Many full-time freelancers get their start by holding down a day job while they start their freelance business on the side. It makes for an easier transition, but then an ethical dilemma arises: Am I obligated to tell my boss that I’m freelancing on the side?
Understandably, a lot of freelancers hesitate to do this because it could put their job in jeopardy. If your company knows you’re starting to freelance, won’t they think you’re going to leave soon to start your own business?
While I’ve never been in this position myself (I quit my job before I began freelancing), here’s what I think:
Should I Tell My Boss I’m Freelancing on the Side?
It’s totally up to you, and it depends on your relationship with your boss.
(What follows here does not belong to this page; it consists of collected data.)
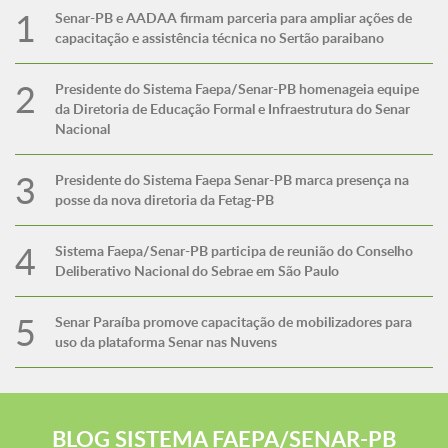
Senar-PB e AADAA firmam parceria para ampliar ações de
capacitação e assistência técnica no Sertão paraibano
Presidente do Sistema Faepa/Senar-PB homenageia equipe
da Diretoria de Educação Formal e Infraestrutura do Senar
Nacional
Presidente do Sistema Faepa Senar-PB marca presença na
posse da nova diretoria da Fetag-PB
Sistema Faepa/Senar-PB participa de reunião do Conselho
Deliberativo Nacional do Sebrae em São Paulo
Senar Paraíba promove capacitação de mobilizadores para
uso da plataforma Senar nas Nuvens
BLOG SISTEMA FAEPA/SENAR-PB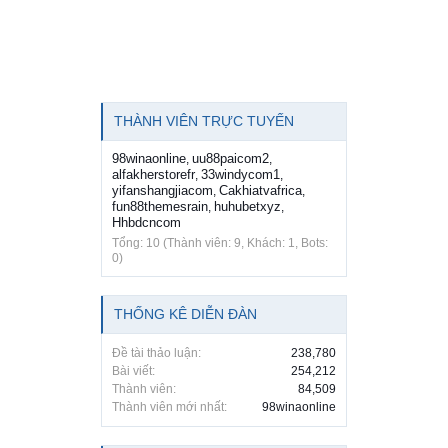
THÀNH VIÊN TRỰC TUYẾN
98winaonline
uu88paicom2
,
,
alfakherstorefr
33windycom1
,
,
yifanshangjiacom
Cakhiatvafrica
,
,
fun88themesrain
huhubetxyz
,
,
Hhbdcncom
Tổng: 10 (Thành viên: 9, Khách: 1, Bots:
0)
THỐNG KÊ DIỄN ĐÀN
Đề tài thảo luận:
238,780
Bài viết:
254,212
Thành viên:
84,509
Thành viên mới nhất:
98winaonline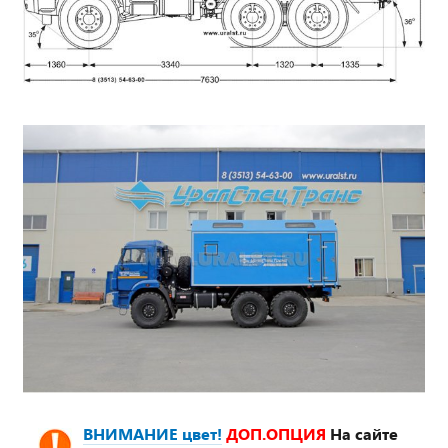
ВНИМАНИЕ цвет!
ДОП.ОПЦИЯ
На сайте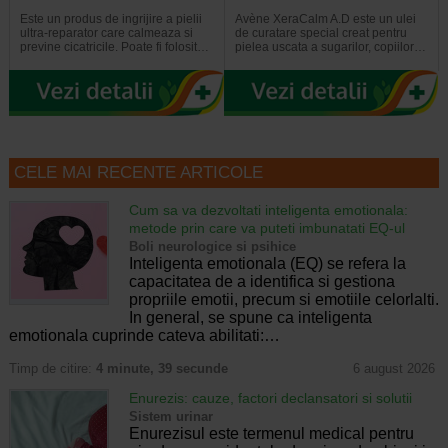
Este un produs de ingrijire a pielii
Avène XeraCalm A.D este un ulei
ultra-reparator care calmeaza si
de curatare special creat pentru
previne cicatricile. Poate fi folosit…
pielea uscata a sugarilor, copiilor…
CELE MAI RECENTE ARTICOLE
Cum sa va dezvoltati inteligenta emotionala:
metode prin care va puteti imbunatati EQ-ul
Boli neurologice si psihice
Inteligenta emotionala (EQ) se refera la
capacitatea de a identifica si gestiona
propriile emotii, precum si emotiile celorlalti.
In general, se spune ca inteligenta
emotionala cuprinde cateva abilitati:…
Timp de citire:
4 minute, 39 secunde
6 august 2026
Enurezis: cauze, factori declansatori si solutii
Sistem urinar
Enurezisul este termenul medical pentru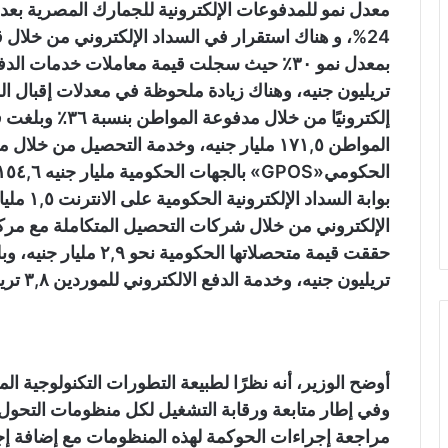
معدل نمو للمدفوعات الإلكترونية للجمارك المصرية بعد
24%، و هناك استقرار في السداد الإلكتروني من خلال
تريليون جنيه، وهناك زيادة ملحوظة في معدلات إقبال 
إلكترونيًا من خلا
المواطن ١٧١,٥ مليار جنيه، وخدمة التحصيل من خ
بوابة ال
الإلكتروني من خلال شركات التحصيل المتكاملة مع مرك
تريليون جنيه، وخدمة الدفع الالكتروني للموردين ٣,٨ تريليون جنيه.
أوضح الوزير، أنه نظرًا لطبيعة التطورات التكنولوجية ال
وفي إطار متابعة ورقابة التشغيل لكل منظومات التحول
مراجعة إجراءات الحوكمة لهذه المنظومات مع إضافة إجر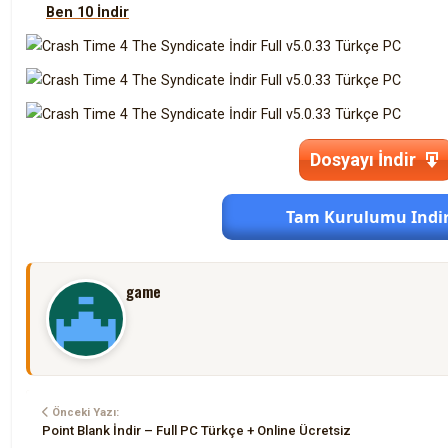
Ben 10 İndir
Dosyayı İndir
Tam Kurulumu Indir
game
Önceki Yazı:
Point Blank İndir – Full PC Türkçe + Online Ücretsiz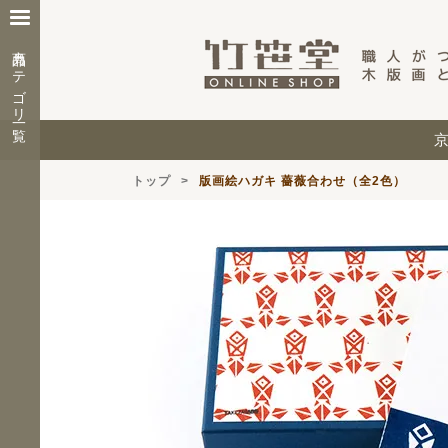
商品カテゴリ一覧
トップ
版画絵ハガキ 薔薇合わせ（全2色）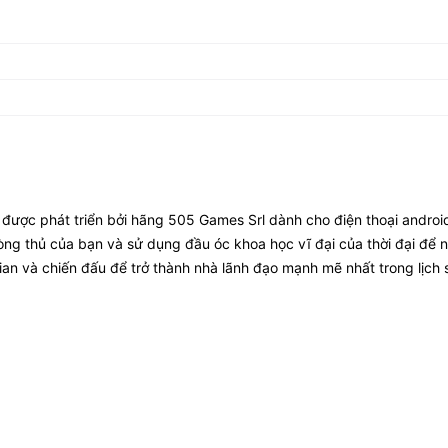
 được phát triển bởi hãng 505 Games Srl dành cho điện thoại andro
ng thủ của bạn và sử dụng đầu óc khoa học vĩ đại của thời đại để 
ian và chiến đấu để trở thành nhà lãnh đạo mạnh mẽ nhất trong lịch 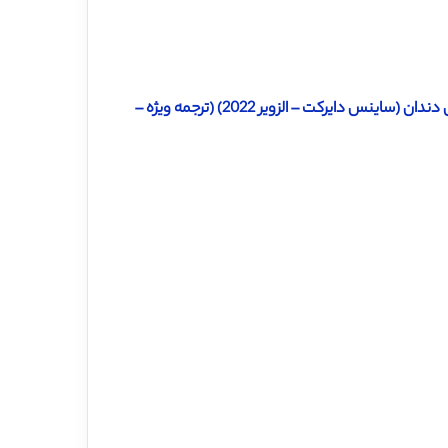
دانلود ترجمه مقاله شکستگی ریشه افقی در دندان خلفی بدون ترومای دندان (ساینس دایرکت – الزویر 2022) (ترجمه ویژه –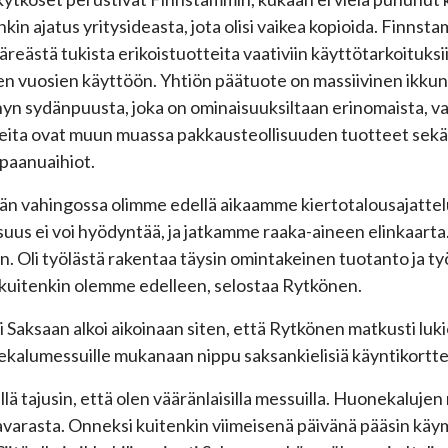
nkin ajatus yritysideasta, jota olisi vaikea kopioida. Finn
lijäreästä tukista erikoistuotteita vaativiin käyttötarkoituks
en vuosien käyttöön. Yhtiön päätuote on massiivinen ikkunap
n sydänpuusta, joka on ominaisuuksiltaan erinomaista, valm
eita ovat muun muassa pakkausteollisuuden tuotteet sekä v
paanuaihiot.
än vahingossa olimme edellä aikaamme kiertotalousajatt
isuus ei voi hyödyntää, ja jatkamme raaka-aineen elinkaart
n. Oli työlästä rakentaa täysin omintakeinen tuotanto ja työ
ä kuitenkin olemme edelleen, selostaa Rytkönen.
i Saksaan alkoi aikoinaan siten, että Rytkönen matkusti lu
kalumessuille mukanaan nippu saksankielisiä käyntikortte
illä tajusin, että olen vääränlaisilla messuilla. Huonekalujen
varasta. Onneksi kuitenkin viimeisenä päivänä pääsin käymä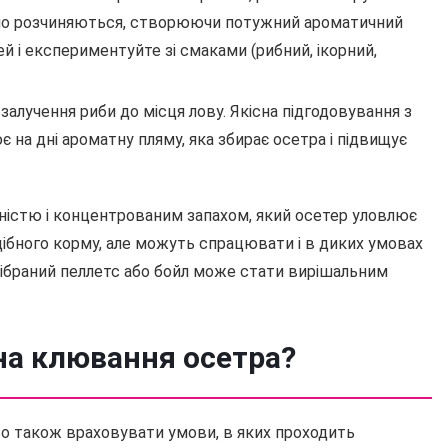
льно розчиняються, створюючи потужний ароматичний
 і експериментуйте зі смаками (рибний, ікорний,
залучення риби до місця лову. Якісна підгодовування з
 на дні ароматну пляму, яка збирає осетра і підвищує
ністю і концентрованим запахом, який осетер уловлює
одібного корму, але можуть спрацювати і в диких умовах
ібраний пеллетс або бойл може стати вирішальним
на клювання осетра?
во також враховувати умови, в яких проходить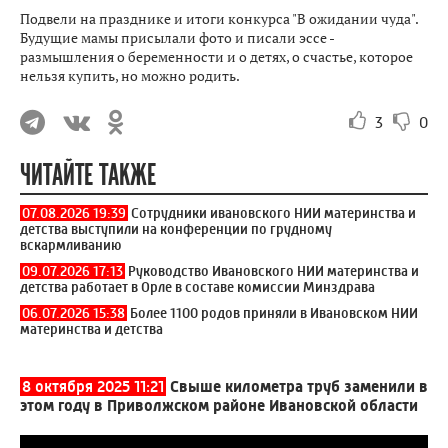
Подвели на празднике и итоги конкурса "В ожидании чуда".
Будущие мамы присылали фото и писали эссе -
размышления о беременности и о детях, о счастье, которое
нельзя купить, но можно родить.
3
0
ЧИТАЙТЕ ТАКЖЕ
07.08.2026 19:39
Сотрудники ивановского НИИ материнства и
детства выступили на конференции по грудному
вскармливанию
09.07.2026 17:13
Руководство Ивановского НИИ материнства и
детства работает в Орле в составе комиссии Минздрава
06.07.2026 15:38
Более 1100 родов приняли в Ивановском НИИ
материнства и детства
8 октября 2025 11:21
Свыше километра труб заменили в
этом году в Приволжском районе Ивановской области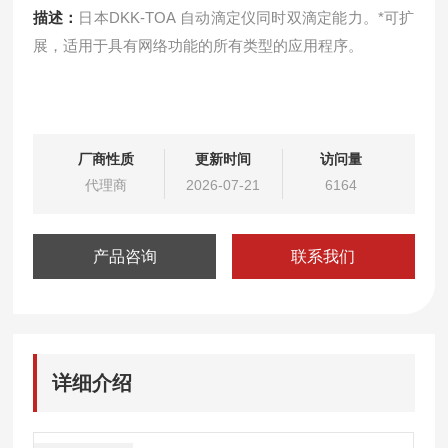
描述：
日本DKK-TOA 自动滴定仪同时双滴定能力。*可扩
展，适用于具有网络功能的所有类型的应用程序。
厂商性质
更新时间
访问量
代理商
2026-07-21
6164
产品咨询
联系我们
详细介绍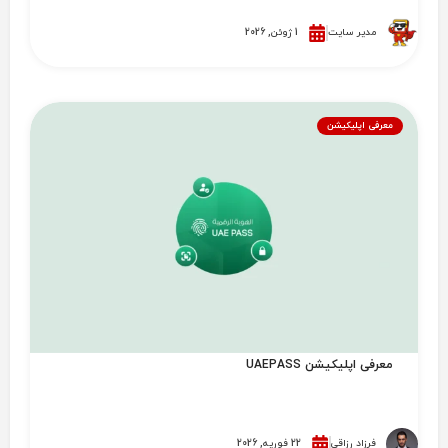
مدیر سایت
1 ژوئن, 2026
معرفی اپلیکیشن
معرفی اپلیکیشن UAEPASS
فرزاد رزاقی
22 فوریه, 2026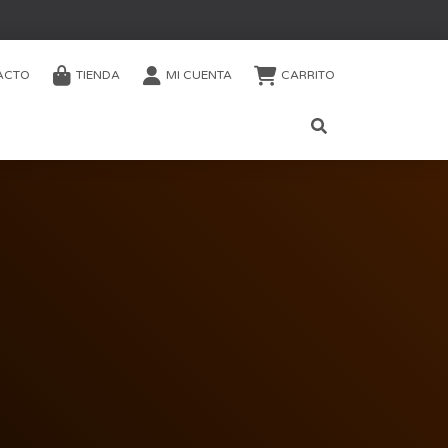
ACTO
TIENDA
MI CUENTA
CARRITO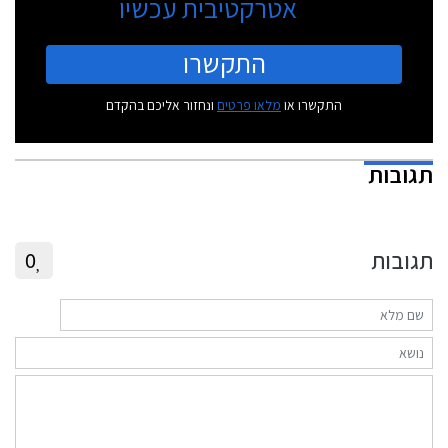
אטרקטיבית עכשיו
התקשרו
התקשרו או
מלאו פרטים
ונחזור אליכם בהקדם
תגובות
תגובות
0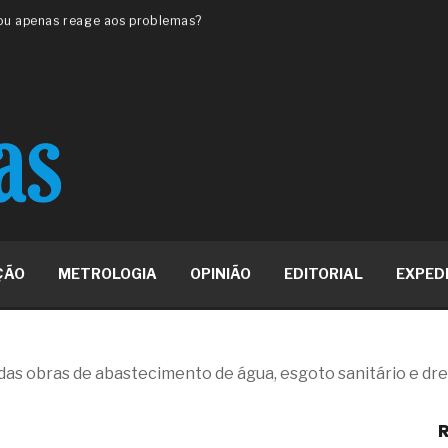
 ou apenas reage aos problemas?
unda a frio in situ com emulsão
e má-fé para tentar criar uma
NBR ISO
ome metabólica
 no ânus
ma de ovário
me da fadiga crônica
s cabelos ou calvície
para o resultado positivo
ção em estruturas hidráulicas de
ÇÃO
METROLOGIA
OPINIÃO
EDITORIAL
EXPED
19% o risco de morte precoce e
res nas atividades de
das obras de abastecimento de água, esgoto sanitário e d
paço como estratégia
R
 produtos de materiais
But no, I do NOT think you are obligated to tell your boss about your freelancing as long as the following statements are true:
#1 Your day job does not have a policy that PROHIBITS freelancing.
First and foremost, realize that some companies do prohibit side projects or freelancing, or, they may stipulate what exactly you can do. (For example, you might not be able to work with competitors.)
Some jobs may have contracts or agreements that PROHIBIT freelancing while you work there. So check your company policy or contracts to ensure this isn’t the case for you.
#2 You’re NOT stealing clients from your employer.
If you’re going to start a freelance side hustle, it wouldn’t be ethical to prospect for clients from your day job’s client base. For example, if you work for a PR agency and you work with the agency’s clients, it would NOT be okay for you to take that agency’s clients and then work with them on a freelance basis. That essentially would be stealing their clients. Not cool.
What IS okay is if you find clients OUTSIDE of your day job to work with.
#3 You are NOT doing freelance work while AT your day job.
Again, this is a case that would be stealing: Doing work for your freelance clients while on the clock at your day job. Your day job is not paying you to work on your freelance stuff, so save that for when you get home or on your days off.
So, for example, when I was looking for freelance clients while working my day job, I would only reply to emails while off the clock at lunch, when I got home, or on the weekends.
Realize that even if you don’t outright tell your employer that you freelance on the side, there’s a good chance they’ll find out anyway if you have a freelance website or social media that advertises your services.
I also wanted to bring up that I know someone who has told her employer that she plans to quit to go full-time freelance in one year. Everyone she works with at her day job knows this, and they are supportive of her endeavors and she feels good that it’s all out in the open.
So, again, it’s up to you to gauge what your relationship is with your employer and how serious you are about freelancing. If you’re a hobby photographer who gets the occasional engagement photo shoot gig from friends and you never plan to leave your accounting day job, then it probably isn’t that relevant to tell your boss.
If, however, you’re a photographer for a software company and you do some freelance photography for brands on the side and you plan to take it full-time, it might make more sense to bring it up to your employer to ensure you don’t run into any conflicts of interest.
In sum, I don’t think you have to tell your boss you’re freelancing as long as you meet the above three conditions. As someone who values being upfront with everybody, I totally understand wanting to be transparent with your boss, but the way I see it, people interview for other jobs all the time while they have a job. Do they tell their boss that they’re interviewing with other companies? No! Bosses understand that their employees have other career interests, and eventually, will probably leave the company to do something else. Employees aren’t obligated to tell their boss that they’re thinking of leaving—not until they formally turn in their notice anyway.